TASK DIRECTIONS: Using the records below, transcribe word for word the stretch from the line that contains "CUBRE VOLANTE PU" through the line that contains "NEGRO DETALLES/CUBOS", both end lines included, and nothing else.

[GIVEN DATA]

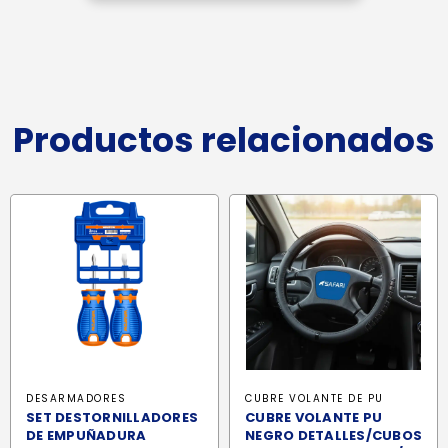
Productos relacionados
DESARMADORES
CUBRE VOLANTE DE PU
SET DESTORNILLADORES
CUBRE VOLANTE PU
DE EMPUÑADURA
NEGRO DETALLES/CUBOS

[/GIVEN DATA]
[GIVEN DATA]

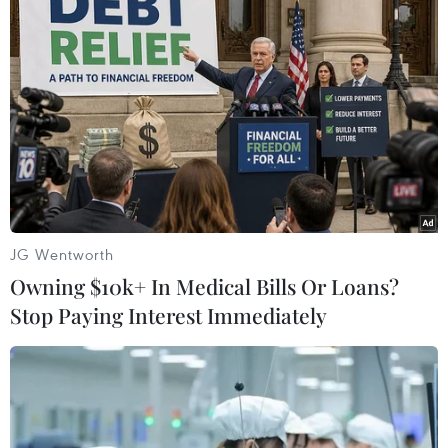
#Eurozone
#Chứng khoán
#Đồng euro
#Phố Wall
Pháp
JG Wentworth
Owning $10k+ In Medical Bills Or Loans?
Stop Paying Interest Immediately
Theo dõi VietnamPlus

[/GIVEN DATA]

RESPONSE TO THE EXERCISE:
CUBRE VOLANTE PU
DE EMPUÑADURA
NEGRO DETALLES/CUBOS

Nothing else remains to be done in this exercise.